Collected data:
□ □ □ □ □

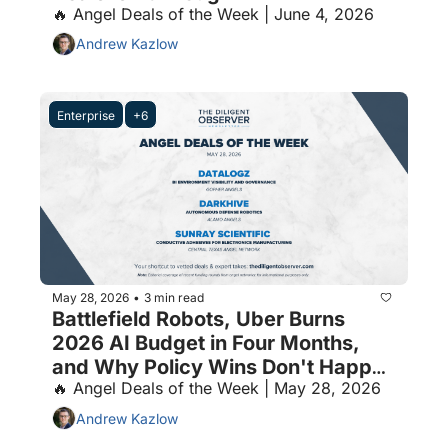
🔥 Angel Deals of the Week | June 4, 2026
Andrew Kazlow
Enterprise
+6
May 28, 2026
3 min read
•
Battlefield Robots, Uber Burns 
2026 AI Budget in Four Months, 
and Why Policy Wins Don't Happen 
🔥 Angel Deals of the Week | May 28, 2026
by Accident
Andrew Kazlow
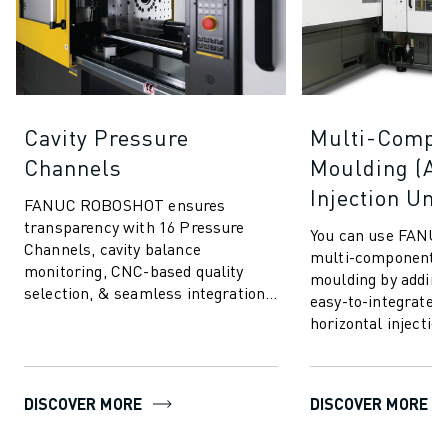
Cavity Pressure
Multi-Compo
Channels
Moulding (Ad
Injection Uni
FANUC ROBOSHOT ensures
transparency with 16 Pressure
You can use FANU
Channels, cavity balance
multi-component in
monitoring, CNC-based quality
moulding by adding
selection, & seamless integration.
easy-to-integrate v
Communicate & connect to any
horizontal injection
cavity pressure systems.
advanced moulding
allows you to i...
DISCOVER MORE
DISCOVER MORE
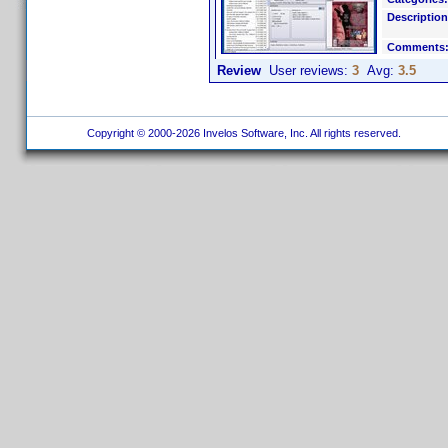
Description
Comments
Review
User reviews:
3
Avg:
3.5
Copyright © 2000-2026 Invelos Software, Inc. All rights reserved.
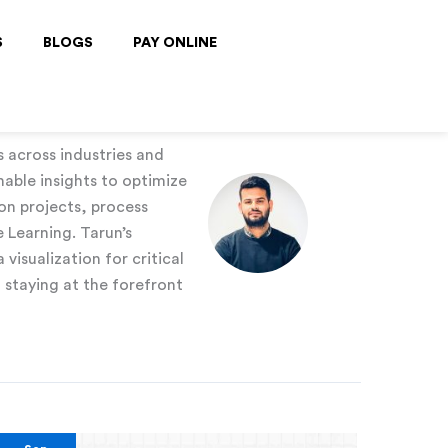
S
BLOGS
PAY ONLINE
s across industries and
nable insights to optimize
on projects, process
 Learning. Tarun’s
visualization for critical
staying at the forefront
Outlier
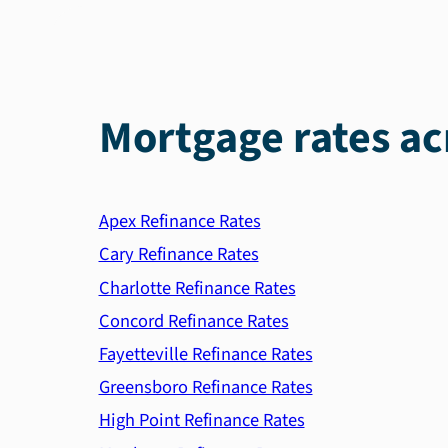
Mortgage rates ac
Apex Refinance Rates
Cary Refinance Rates
Charlotte Refinance Rates
Concord Refinance Rates
Fayetteville Refinance Rates
Greensboro Refinance Rates
High Point Refinance Rates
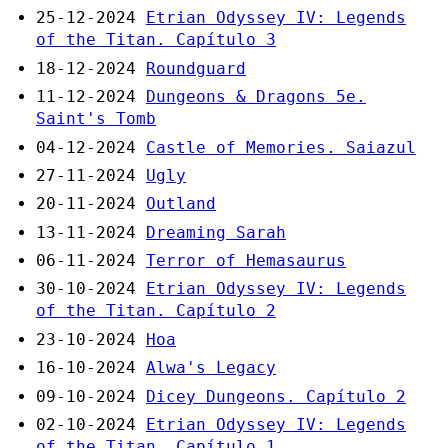
25-12-2024
Etrian Odyssey IV: Legends
of the Titan. Capítulo 3
18-12-2024
Roundguard
11-12-2024
Dungeons & Dragons 5e.
Saint's Tomb
04-12-2024
Castle of Memories. Saiazul
27-11-2024
Ugly
20-11-2024
Outland
13-11-2024
Dreaming Sarah
06-11-2024
Terror of Hemasaurus
30-10-2024
Etrian Odyssey IV: Legends
of the Titan. Capítulo 2
23-10-2024
Hoa
16-10-2024
Alwa's Legacy
09-10-2024
Dicey Dungeons. Capítulo 2
02-10-2024
Etrian Odyssey IV: Legends
of the Titan. Capítulo 1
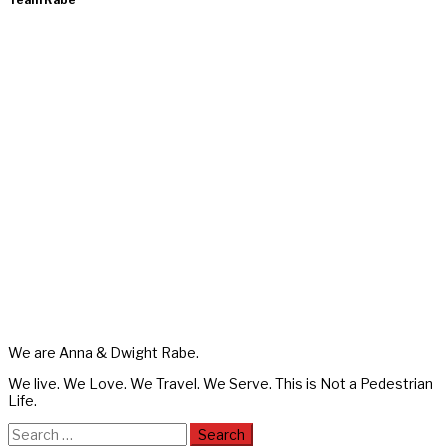
Team Rabe
We are Anna & Dwight Rabe.
We live. We Love. We Travel. We Serve. This is Not a Pedestrian
Life.
Search
for:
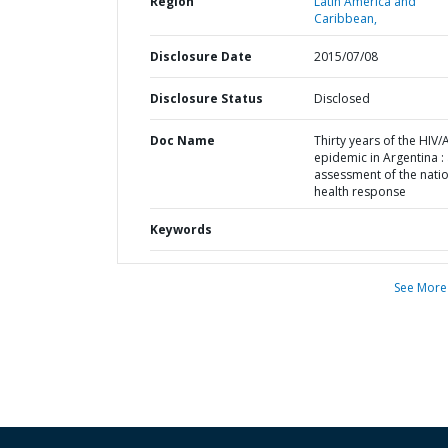
Region
Latin America and
Caribbean,
Disclosure Date
2015/07/08
Disclosure Status
Disclosed
Doc Name
Thirty years of the HIV/
epidemic in Argentina :
assessment of the nati
health response
Keywords
See More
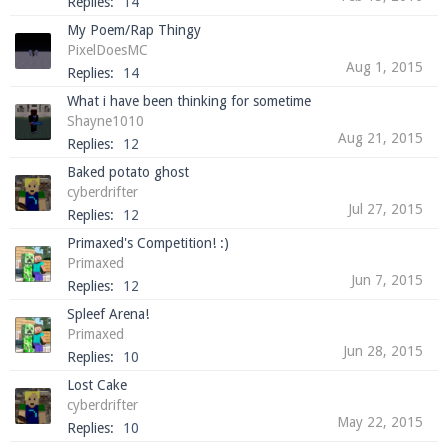
Replies:
14
My Poem/Rap Thingy
PixelDoesMC
Aug 1, 2015
Replies:
14
What i have been thinking for sometime
Shayne1010
Aug 21, 2015
Replies:
12
Baked potato ghost
cyberdrifter
Jul 27, 2015
Replies:
12
Primaxed's Competition! :)
Primaxed
Jun 7, 2015
Replies:
12
Spleef Arena!
Primaxed
Jun 28, 2015
Replies:
10
Lost Cake
cyberdrifter
May 22, 2015
Replies:
10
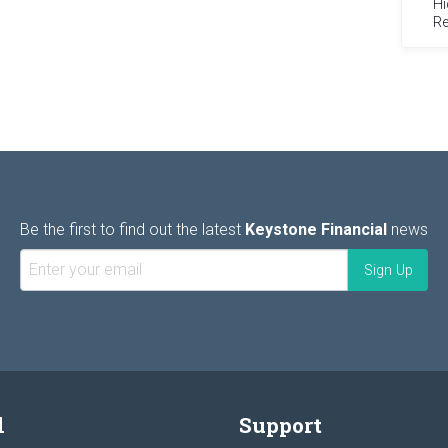
Hi
Re
Be the first to find out the latest
Keystone Financial
news
l
Support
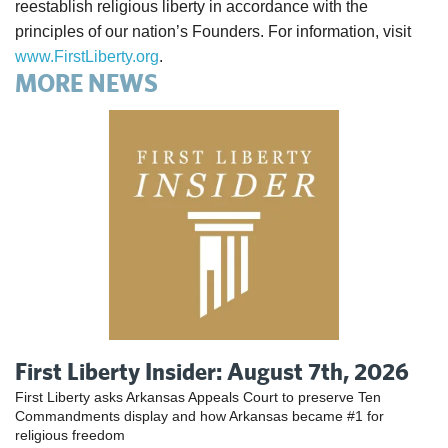
reestablish religious liberty in accordance with the
principles of our nation’s Founders. For information, visit
www.FirstLiberty.org
.
MORE NEWS
First Liberty Insider: August 7th, 2026
First Liberty asks Arkansas Appeals Court to preserve Ten
Commandments display and how Arkansas became #1 for
religious freedom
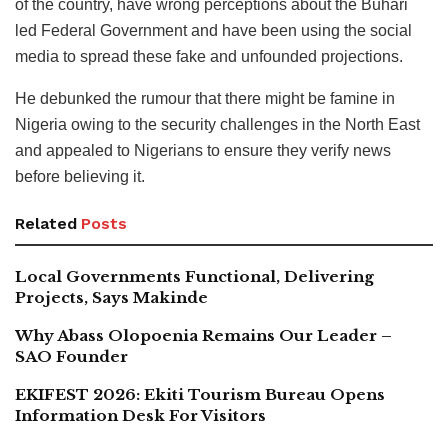
of the country, have wrong perceptions about the Buhari
led Federal Government and have been using the social
media to spread these fake and unfounded projections.
He debunked the rumour that there might be famine in
Nigeria owing to the security challenges in the North East
and appealed to Nigerians to ensure they verify news
before believing it.
Related
Posts
Local Governments Functional, Delivering
Projects, Says Makinde
Why Abass Olopoenia Remains Our Leader –
SAO Founder
EKIFEST 2026: Ekiti Tourism Bureau Opens
Information Desk For Visitors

□ □ □ □ □

• **TRY IT**:
Print again, word for word, every line from the line with "Keystone Financial" to the final line of the records, inclusive; skip the pictures.

• **TASK RESPONSE**:
Keystone Financial
news
l
Support
reestablish religious liberty in accordance with the
principles of our nation’s Founders. For information, visit
www.FirstLiberty.org
.
MORE NEWS
First Liberty Insider: August 7th, 2026
First Liberty asks Arkansas Appeals Court to preserve Ten
Commandments display and how Arkansas became #1 for
religious freedom
of the country, have wrong perceptions about the Buhari
led Federal Government and have been using the social
media to spread these fake and unfounded projections.
He debunked the rumour that there might be famine in
Nigeria owing to the security challenges in the North East
and appealed to Nigerians to ensure they verify news
before believing it.
Related
Posts
Local Governments Functional, Delivering
Projects, Says Makinde
Why Abass Olopoenia Remains Our Leader –
SAO Founder
EKIFEST 2026: Ekiti Tourism Bureau Opens
Information Desk For Visitors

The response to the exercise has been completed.